Task objective:
From the records that follow, copy every line that contains the word "titlebar".

Collected data entries:
------------------------------------------------------------

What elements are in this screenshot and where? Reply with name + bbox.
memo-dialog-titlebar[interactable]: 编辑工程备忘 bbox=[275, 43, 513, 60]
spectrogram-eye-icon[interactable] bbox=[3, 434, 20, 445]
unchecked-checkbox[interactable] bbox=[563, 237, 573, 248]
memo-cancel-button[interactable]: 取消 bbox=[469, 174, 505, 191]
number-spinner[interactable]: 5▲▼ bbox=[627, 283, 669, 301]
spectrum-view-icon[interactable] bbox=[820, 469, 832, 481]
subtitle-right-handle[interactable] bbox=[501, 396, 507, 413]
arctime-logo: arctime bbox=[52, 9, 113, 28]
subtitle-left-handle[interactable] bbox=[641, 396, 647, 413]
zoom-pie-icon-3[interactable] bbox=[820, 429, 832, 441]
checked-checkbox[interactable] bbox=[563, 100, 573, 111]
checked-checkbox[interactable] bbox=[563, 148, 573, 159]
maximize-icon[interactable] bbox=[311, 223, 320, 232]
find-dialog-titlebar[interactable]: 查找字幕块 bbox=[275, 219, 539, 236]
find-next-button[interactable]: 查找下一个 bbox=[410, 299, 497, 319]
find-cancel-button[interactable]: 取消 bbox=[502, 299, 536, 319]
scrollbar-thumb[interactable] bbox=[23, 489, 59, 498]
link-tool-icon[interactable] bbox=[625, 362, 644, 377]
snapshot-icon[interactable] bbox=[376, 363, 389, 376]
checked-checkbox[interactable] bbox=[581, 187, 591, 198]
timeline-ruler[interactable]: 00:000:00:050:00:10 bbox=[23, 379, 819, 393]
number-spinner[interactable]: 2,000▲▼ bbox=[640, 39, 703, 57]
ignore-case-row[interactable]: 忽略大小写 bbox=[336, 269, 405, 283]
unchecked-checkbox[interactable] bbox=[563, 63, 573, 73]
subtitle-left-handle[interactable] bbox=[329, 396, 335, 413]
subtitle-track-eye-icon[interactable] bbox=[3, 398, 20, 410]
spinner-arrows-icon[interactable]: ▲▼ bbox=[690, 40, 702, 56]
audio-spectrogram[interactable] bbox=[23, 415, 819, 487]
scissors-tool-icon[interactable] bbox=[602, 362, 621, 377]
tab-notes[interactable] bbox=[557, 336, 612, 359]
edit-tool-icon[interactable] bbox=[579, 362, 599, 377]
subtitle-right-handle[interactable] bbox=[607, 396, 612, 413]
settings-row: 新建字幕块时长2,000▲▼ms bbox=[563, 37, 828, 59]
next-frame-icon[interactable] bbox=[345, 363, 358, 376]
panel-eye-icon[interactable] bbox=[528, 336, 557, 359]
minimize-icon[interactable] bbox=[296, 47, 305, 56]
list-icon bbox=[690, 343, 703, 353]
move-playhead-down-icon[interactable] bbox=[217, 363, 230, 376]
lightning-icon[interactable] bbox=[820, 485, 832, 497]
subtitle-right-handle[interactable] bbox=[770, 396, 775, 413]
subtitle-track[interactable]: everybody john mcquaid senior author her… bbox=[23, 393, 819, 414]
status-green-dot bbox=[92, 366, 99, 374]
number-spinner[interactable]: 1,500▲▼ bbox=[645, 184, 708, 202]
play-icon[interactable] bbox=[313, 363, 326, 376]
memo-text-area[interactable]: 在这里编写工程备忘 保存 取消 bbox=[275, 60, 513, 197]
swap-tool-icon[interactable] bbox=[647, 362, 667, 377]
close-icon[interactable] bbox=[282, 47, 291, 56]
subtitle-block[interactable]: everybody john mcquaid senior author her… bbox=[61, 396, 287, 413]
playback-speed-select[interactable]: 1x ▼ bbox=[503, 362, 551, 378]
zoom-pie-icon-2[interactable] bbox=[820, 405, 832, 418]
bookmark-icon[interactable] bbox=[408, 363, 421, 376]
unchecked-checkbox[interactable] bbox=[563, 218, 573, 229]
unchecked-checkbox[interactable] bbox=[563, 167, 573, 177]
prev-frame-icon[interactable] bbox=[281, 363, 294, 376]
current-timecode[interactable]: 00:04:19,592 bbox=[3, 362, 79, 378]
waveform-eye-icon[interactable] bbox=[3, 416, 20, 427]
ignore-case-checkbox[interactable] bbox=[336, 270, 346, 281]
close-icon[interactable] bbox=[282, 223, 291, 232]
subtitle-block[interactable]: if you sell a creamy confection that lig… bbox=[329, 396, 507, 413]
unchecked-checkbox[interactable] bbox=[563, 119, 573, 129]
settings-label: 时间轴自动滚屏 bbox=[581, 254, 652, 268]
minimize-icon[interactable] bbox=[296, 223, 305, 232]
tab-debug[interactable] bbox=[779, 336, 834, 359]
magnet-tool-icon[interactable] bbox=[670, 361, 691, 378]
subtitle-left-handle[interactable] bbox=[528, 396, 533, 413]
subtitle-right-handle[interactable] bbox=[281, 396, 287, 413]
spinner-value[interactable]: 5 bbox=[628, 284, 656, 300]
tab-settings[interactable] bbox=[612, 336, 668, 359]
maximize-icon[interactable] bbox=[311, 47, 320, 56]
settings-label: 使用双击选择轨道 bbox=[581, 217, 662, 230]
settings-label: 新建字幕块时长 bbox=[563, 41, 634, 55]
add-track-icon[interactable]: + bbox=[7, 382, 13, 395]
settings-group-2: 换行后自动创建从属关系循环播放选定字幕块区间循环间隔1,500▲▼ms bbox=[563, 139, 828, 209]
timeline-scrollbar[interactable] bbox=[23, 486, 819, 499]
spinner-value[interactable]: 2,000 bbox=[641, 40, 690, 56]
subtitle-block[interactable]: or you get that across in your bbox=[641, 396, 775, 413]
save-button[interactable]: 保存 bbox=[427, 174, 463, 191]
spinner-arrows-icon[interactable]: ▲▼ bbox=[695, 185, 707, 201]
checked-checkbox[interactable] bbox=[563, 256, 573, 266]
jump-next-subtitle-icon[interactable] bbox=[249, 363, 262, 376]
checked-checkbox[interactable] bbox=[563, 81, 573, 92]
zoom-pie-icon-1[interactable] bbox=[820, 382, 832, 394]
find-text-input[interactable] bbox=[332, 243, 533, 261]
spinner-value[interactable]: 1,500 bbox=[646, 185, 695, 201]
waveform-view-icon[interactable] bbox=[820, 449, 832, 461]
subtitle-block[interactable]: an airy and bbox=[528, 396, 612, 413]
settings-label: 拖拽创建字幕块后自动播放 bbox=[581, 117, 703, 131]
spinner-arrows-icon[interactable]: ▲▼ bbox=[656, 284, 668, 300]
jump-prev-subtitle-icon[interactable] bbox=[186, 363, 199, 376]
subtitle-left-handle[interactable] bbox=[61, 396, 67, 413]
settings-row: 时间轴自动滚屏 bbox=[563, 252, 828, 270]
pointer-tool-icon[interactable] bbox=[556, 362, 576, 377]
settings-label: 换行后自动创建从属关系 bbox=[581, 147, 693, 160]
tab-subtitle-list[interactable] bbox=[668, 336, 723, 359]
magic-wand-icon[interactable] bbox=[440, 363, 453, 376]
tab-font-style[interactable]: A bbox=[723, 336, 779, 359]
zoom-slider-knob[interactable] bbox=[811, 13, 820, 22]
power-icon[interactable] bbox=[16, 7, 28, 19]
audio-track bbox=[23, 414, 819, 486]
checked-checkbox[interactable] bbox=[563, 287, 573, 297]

------------------------------------------------------------

Response to the exercise:
memo-dialog-titlebar[interactable]: 编辑工程备忘 bbox=[275, 43, 513, 60]
find-dialog-titlebar[interactable]: 查找字幕块 bbox=[275, 219, 539, 236]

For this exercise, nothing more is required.